He gave me daisies. We were sitting in his car, me fingering the money in my pocket, my putative income, a welcome whiff of independence, a door to adulthood. I was nervous, on the brink of a hatching I was not taught to prepare for, restive, embarrassed. My body bloomed all round me like a frangrant vegetative being with a will of its own, uncontrollably spreading in a myriad steep and slippery directions.

It was getting dark and he was giving me daisies. I said thank you, I will give them to mom. No, he said, they are for you. The tousled flowers looked sad and menacing in the powdery blue light of dusk, shedding yellow pollen all over my hands and making me want to sneeze. Back then I didn't know this was how flowers had sex.

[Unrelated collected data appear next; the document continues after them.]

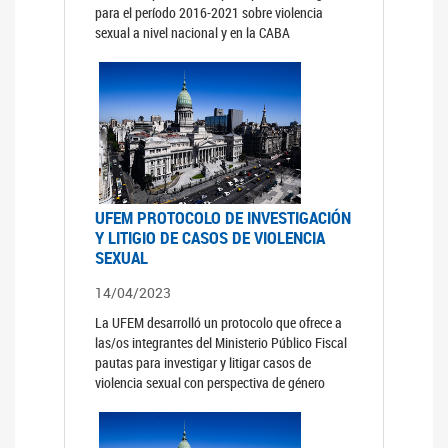
para el período 2016-2021 sobre violencia
sexual a nivel nacional y en la CABA
UFEM PROTOCOLO DE INVESTIGACIÓN
Y LITIGIO DE CASOS DE VIOLENCIA
SEXUAL
14/04/2023
La UFEM desarrolló un protocolo que ofrece a
las/os integrantes del Ministerio Público Fiscal
pautas para investigar y litigar casos de
violencia sexual con perspectiva de género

I said thank you again. He said, we're leaving for Canada soon, this will probably be the last time you babysit for us. I said yes, have a good trip. Instead of going out of my mouth and into his ears, I saw my words travel in slow motion across the width of the car, meeting his advancing form half way, shattering and morphing around his outstreched fingers, helplessly fading away as the light was blocked out by his approaching, growing, monstrously inflating head.

His fingers were cold on my neck, a fingertip behind each ear, why doesn't he take me by the shoulders, and then lips, wet, cold, pressing, sliding with a trail like a slug's. I kept my eyes open and stared at him, cold, unforgiving, knowing exactly what was going on. He finally let go and looked away with a smile like a rictus but I wasn't saving him, I wasn't helping, I knew what he had done, I knew he wasn't allowed but there was nothing I could have done was there I was just a little girl and I took my hand out of my pocket and wiped my mouth and didn't feel the money any more. My ears were burning and my vision was blurred.

I had wanted to turn my head and get a peck on the cheek, but his soft, cold, silky hands held me fast and I got my first kiss, an uninvited initiation, a chilly prelude to the future. And daisies.